## WHAT YOU NEED TO DO
Only lines holding "trendiga" are wanted; copy each of them from the records below.

## DATA PROVIDED

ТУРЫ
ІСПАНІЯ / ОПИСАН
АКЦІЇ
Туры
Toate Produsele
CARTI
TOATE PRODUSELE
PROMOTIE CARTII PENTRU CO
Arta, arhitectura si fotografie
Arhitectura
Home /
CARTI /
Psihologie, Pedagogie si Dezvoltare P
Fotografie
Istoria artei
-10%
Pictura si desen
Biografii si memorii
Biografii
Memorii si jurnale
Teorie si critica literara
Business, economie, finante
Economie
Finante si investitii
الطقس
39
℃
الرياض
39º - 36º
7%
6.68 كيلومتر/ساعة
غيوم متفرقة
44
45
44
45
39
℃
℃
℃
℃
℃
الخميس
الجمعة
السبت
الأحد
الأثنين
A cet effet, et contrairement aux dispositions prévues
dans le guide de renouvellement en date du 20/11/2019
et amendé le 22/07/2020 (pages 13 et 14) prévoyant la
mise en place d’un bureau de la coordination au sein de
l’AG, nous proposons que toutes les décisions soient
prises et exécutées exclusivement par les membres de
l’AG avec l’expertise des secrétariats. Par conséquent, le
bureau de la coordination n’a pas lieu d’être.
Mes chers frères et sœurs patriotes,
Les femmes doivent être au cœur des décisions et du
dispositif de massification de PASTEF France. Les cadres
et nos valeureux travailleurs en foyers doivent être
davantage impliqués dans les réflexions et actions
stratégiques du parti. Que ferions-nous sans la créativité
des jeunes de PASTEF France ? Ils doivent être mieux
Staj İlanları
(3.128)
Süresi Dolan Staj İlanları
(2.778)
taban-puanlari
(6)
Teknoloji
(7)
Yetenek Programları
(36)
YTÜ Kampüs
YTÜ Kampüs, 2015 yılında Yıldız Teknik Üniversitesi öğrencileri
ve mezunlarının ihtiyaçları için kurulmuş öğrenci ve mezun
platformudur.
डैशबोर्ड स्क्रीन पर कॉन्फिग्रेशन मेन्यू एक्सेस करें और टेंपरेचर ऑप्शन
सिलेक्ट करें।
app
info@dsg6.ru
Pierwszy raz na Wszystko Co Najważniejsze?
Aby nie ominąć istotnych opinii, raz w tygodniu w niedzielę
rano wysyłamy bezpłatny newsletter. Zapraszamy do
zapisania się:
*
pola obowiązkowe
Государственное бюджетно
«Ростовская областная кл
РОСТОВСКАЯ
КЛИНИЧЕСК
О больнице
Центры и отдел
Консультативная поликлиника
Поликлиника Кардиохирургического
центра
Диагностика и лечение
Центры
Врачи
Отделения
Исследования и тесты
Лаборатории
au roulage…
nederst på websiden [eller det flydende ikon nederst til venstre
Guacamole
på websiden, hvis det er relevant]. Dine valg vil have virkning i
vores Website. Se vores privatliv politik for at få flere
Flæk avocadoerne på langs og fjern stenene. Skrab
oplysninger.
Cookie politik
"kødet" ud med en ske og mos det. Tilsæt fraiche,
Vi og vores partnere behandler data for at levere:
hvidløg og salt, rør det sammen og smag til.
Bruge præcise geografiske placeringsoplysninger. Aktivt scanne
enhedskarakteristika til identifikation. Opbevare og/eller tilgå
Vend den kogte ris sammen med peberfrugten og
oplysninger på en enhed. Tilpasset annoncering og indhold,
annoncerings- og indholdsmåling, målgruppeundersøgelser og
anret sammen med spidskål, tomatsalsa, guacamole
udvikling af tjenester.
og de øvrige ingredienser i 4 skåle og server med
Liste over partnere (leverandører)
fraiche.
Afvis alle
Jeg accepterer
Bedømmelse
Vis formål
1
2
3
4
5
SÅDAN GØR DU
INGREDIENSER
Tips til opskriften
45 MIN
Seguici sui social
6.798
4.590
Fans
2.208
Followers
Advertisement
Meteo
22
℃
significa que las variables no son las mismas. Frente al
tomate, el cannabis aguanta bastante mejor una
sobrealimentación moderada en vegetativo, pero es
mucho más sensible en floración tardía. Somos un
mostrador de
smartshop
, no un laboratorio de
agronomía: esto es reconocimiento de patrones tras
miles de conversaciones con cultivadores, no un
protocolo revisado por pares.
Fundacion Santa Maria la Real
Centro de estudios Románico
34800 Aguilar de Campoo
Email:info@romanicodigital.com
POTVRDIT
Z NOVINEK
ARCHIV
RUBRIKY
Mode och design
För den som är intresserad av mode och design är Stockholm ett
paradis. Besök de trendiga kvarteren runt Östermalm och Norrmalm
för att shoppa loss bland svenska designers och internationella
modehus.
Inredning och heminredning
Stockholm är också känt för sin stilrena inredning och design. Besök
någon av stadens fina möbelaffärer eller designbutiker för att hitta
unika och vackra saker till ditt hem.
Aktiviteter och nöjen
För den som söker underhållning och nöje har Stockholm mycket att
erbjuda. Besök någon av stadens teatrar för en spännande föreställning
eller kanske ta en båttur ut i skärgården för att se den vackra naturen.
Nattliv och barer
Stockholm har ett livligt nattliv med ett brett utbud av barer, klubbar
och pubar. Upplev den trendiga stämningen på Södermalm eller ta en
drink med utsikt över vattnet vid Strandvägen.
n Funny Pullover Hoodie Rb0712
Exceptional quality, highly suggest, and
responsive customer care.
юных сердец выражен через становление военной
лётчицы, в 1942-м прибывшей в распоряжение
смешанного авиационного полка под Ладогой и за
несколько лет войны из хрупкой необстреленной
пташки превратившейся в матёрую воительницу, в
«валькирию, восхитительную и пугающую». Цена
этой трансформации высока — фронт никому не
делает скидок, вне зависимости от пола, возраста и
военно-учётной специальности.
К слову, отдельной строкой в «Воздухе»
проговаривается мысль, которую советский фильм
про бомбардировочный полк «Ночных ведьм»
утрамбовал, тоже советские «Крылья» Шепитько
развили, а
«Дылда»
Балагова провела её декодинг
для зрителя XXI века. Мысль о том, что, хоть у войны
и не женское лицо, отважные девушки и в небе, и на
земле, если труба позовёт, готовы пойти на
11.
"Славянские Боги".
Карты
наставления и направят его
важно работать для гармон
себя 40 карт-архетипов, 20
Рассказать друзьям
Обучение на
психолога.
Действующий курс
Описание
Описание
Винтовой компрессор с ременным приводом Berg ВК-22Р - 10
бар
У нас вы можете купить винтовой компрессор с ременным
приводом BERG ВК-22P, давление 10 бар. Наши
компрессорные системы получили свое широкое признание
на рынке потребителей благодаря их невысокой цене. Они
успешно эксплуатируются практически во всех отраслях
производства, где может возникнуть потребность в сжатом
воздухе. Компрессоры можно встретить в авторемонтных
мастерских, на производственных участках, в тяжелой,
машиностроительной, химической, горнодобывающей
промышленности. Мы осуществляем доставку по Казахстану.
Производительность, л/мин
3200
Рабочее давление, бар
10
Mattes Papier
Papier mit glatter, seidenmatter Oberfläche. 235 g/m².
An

## RESULT OF THIS TASK
paradis. Besök de trendiga kvarteren runt Östermalm och Norrmalm
och pubar. Upplev den trendiga stämningen på Södermalm eller ta en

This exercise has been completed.